QuerySimulation

Our method of query simulation [He & Ounis, ECIR2005] is inspired by the query-based sampling (Callan & Connell, 2001). The difference between the two approaches is that our method adopts a term weighting model to extract the most informative terms from the top-ranked documents to formulate a query, while the query-based sampling approach uses the top-ranked documents to get various collection samples. Our query simulation method can be described as follows:

  1. Randomly choose a seed-term from the vocabulary.

  2. Rank the documents containing the seed-term using a specific document weighting function, e.g. PL2 or BM25.

  3. Extract the X-1 most informative terms from the Y top-ranked documents using a specific term weighting model. Y is a parameter of the query simulation method. At this stage, we can use any term weighting model from the literature, e.g. the Bo1 DFR term-weighting model.
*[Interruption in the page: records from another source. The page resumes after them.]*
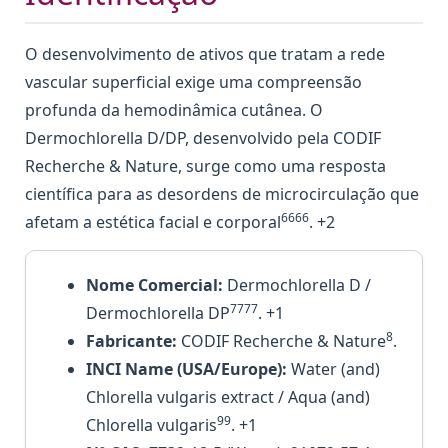
O desenvolvimento de ativos que tratam a rede
vascular superficial exige uma compreensão
profunda da hemodinâmica cutânea. O
Dermochlorella D/DP, desenvolvido pela CODIF
Recherche & Nature, surge como uma resposta
científica para as desordens de microcirculação que
6666
afetam a estética facial e corporal
. +2
Nome Comercial:
Dermochlorella D /
7777
Dermochlorella DP
. +1
8
Fabricante:
CODIF Recherche & Nature
.
INCI Name (USA/Europe):
Water (and)
Chlorella vulgaris extract / Aqua (and)
99
Chlorella vulgaris
. +1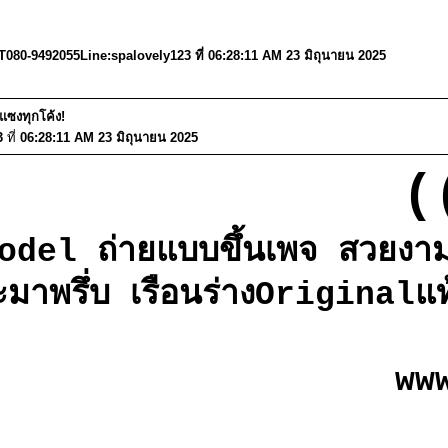
)T080-9492055Line:spalovely123 ที่ 06:28:11 AM 23 มิถุนายน 2025
งแซงทุกโค้ง!
3
ที่
06:28:11 AM 23 มิถุนายน 2025
(
el ถ่ายแบบขึ้นเพจ สวยงามเซ็ก
ะมาพรึ่บ เรือนร่างOriginalแท
ww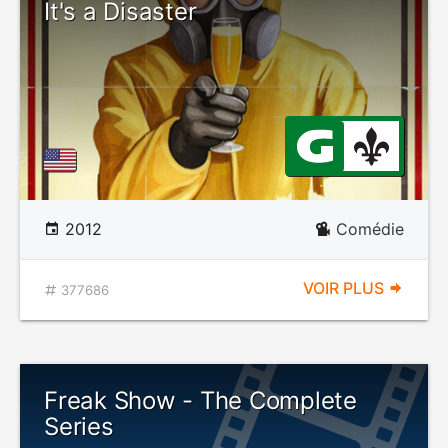
It's a Disaster
2012
Comédie
VOIR PLUS
377686
Freak Show - The Complete
Series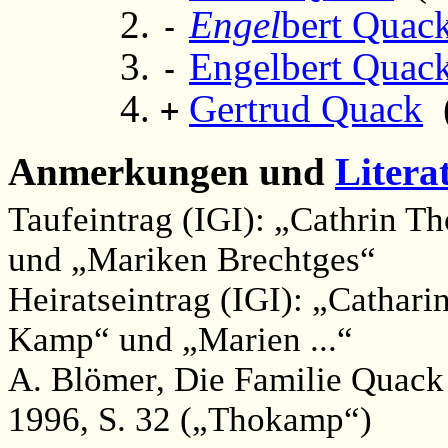
Engel
bert Quac
-
Engelbert Quac
-
Gertrud Quack
(
+
Anmerkungen und
Litera
Taufeintrag (IGI): „Cathrin T
und „Mariken Brechtges“
Heiratseintrag (IGI): „Cathari
Kamp“ und „Marien ...“
A. Blömer, Die Familie Quac
1996, S. 32 („Thokamp“)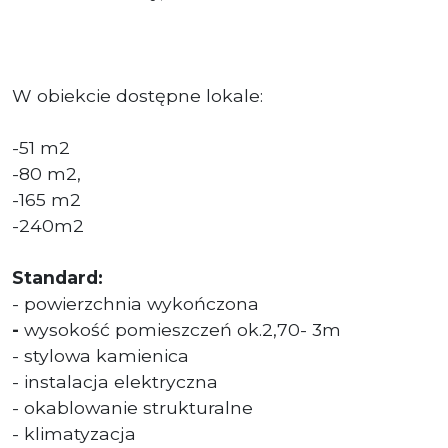
W obiekcie dostępne lokale:
-51 m2
-80 m2,
-165 m2
-240m2
Standard:
- powierzchnia wykończona
-
wysokość pomieszczeń ok.2,70- 3m
- stylowa kamienica
- instalacja elektryczna
- okablowanie strukturalne
- klimatyzacja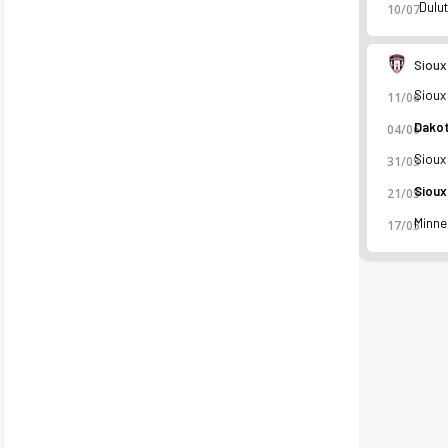
Dulu
10/07
Sioux
11/06
04/06
31/05
Sioux Falls Thunder FC 2026 sezonu | ABD NPSL'de 4. sırada, 
21/05
17/05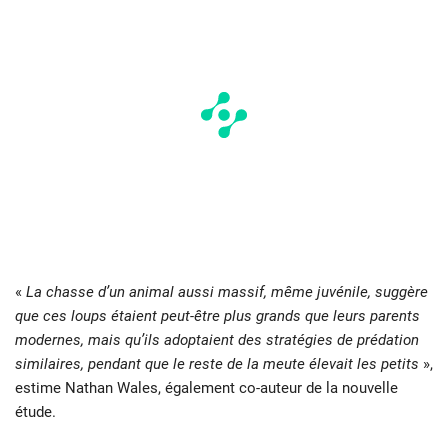
«
La chasse d’un animal aussi massif, même juvénile, suggère
que ces loups étaient peut-être plus grands que leurs parents
modernes, mais qu’ils adoptaient des stratégies de prédation
similaires, pendant que le reste de la meute élevait les petits
»,
estime Nathan Wales, également co-auteur de la nouvelle
étude.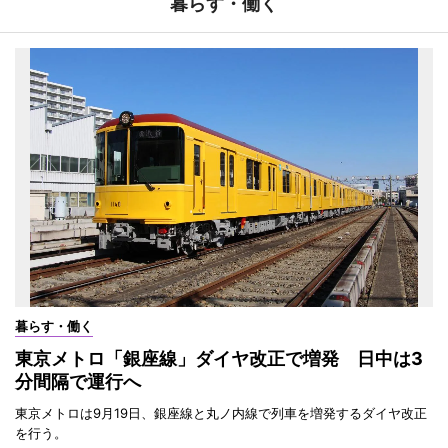
暮らす・働く
暮らす・働く
東京メトロ「銀座線」ダイヤ改正で増発 日中は3
分間隔で運行へ
東京メトロは9月19日、銀座線と丸ノ内線で列車を増発するダイヤ改正
を行う。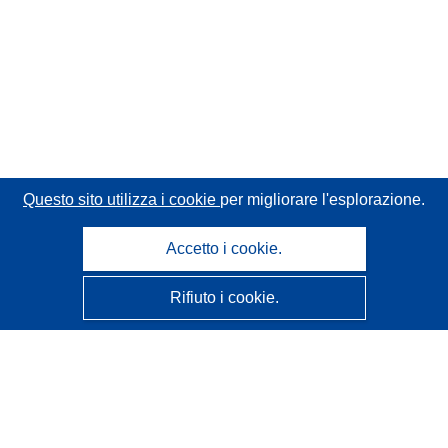
Questo sito utilizza i cookie
per migliorare l'esplorazione.
Accetto i cookie.
Rifiuto i cookie.
CORDIS - Risultati della ricerca dell’UE
Questo sito web è gestito dall'
Ufficio delle pubblicazioni
dell'Unione europea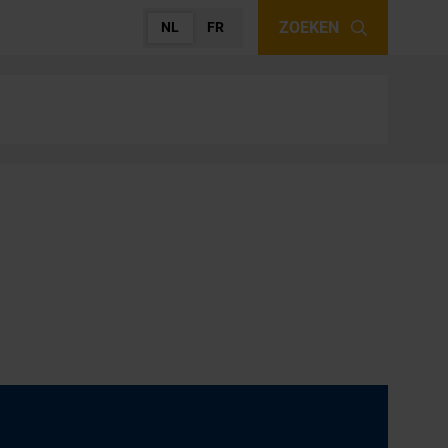
ZOEKEN
NL
FR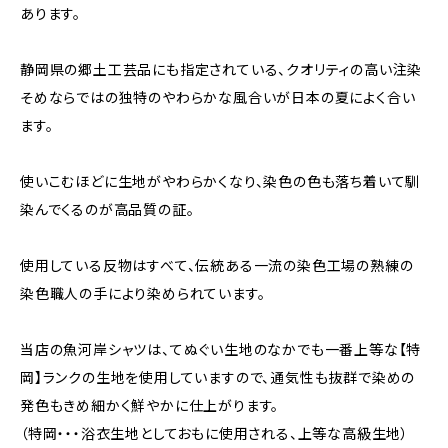
あります。
静岡県の郷土工芸品にも指定されている、クオリティの高い注染
そめならではの独特のやわらかな風合いが日本の夏によく合い
ます。
使いこむほどに生地がやわらかくなり、染色の色も落ち着いて馴
染んでくるのが高品質の証。
使用している反物はすべて、伝統ある一流の染色工場の熟練の
染色職人の手により染められています。
当店の魚河岸シャツは、てぬぐい生地のなかでも一番上等な【特
岡】ランクの生地を使用していますので、通気性も抜群で染めの
発色もきめ細かく鮮やかに仕上がります。
（特岡・・・浴衣生地としておもに使用される、上等な高級生地）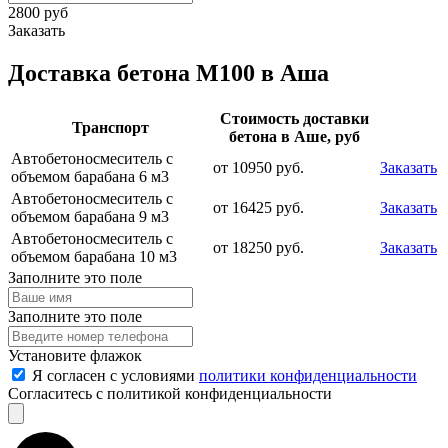
2800 руб
Заказать
Доставка бетона М100 в Аша
Стоимость доставки
Транспорт
бетона в Аше, руб
Автобетоносмеситель с
от 10950 руб.
Заказать
объемом барабана 6 м3
Автобетоносмеситель с
от 16425 руб.
Заказать
объемом барабана 9 м3
Автобетоносмеситель с
от 18250 руб.
Заказать
объемом барабана 10 м3
Заполните это поле
Заполните это поле
Установите флажок
Я согласен с условиями
политики конфиденциальности
Согласитесь с политикой конфиденциальности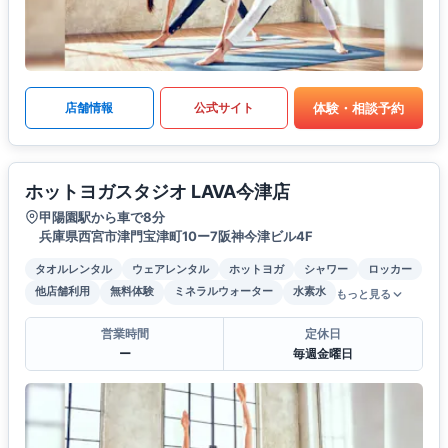
体験・相談予約
店舗情報
公式サイト
ホットヨガスタジオ LAVA今津店
甲陽園駅から車で8分
兵庫県西宮市津門宝津町10ー7阪神今津ビル4F
タオルレンタル
ウェアレンタル
ホットヨガ
シャワー
ロッカー
他店舗利用
無料体験
ミネラルウォーター
水素水
もっと見る
営業時間
定休日
ー
毎週金曜日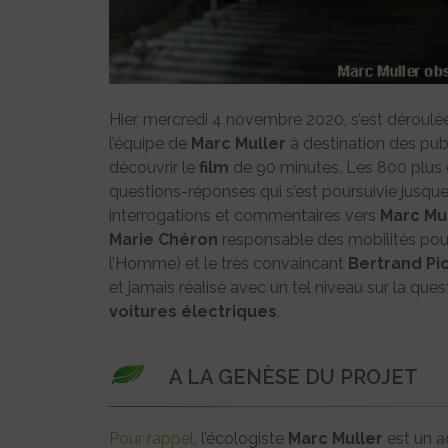
Hier, mercredi 4 novembre 2020, s’est déroulée
l’équipe de
Marc Muller
à destination des pub
découvrir le
film
de 90 minutes. Les 800 plus 
questions-réponses qui s’est poursuivie jusqu
interrogations et commentaires vers
Marc Mu
Marie Chéron
responsable des mobilités pou
l’Homme) et le très convaincant
Bertrand Pi
et jamais réalisé avec un tel niveau sur la q
voitures
électriques
.
A LA GENÈSE DU PROJET
Pour rappel
, l’écologiste
Marc Muller
est un a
  4. To avoid selecting a junk term as the seed-term, we consider the most informative one of the extracted terms in step 3 as the new seed-term. Note that the original seed-term is discarded at this stage.

  5. Repeat steps 2 and 3 to extract the X-1 most informative terms from the Y top-ranked documents, which are ranked according to the new seed-term.

  6. The simulated query consists of the new seed-term and the X-1 terms extracted in Step 5.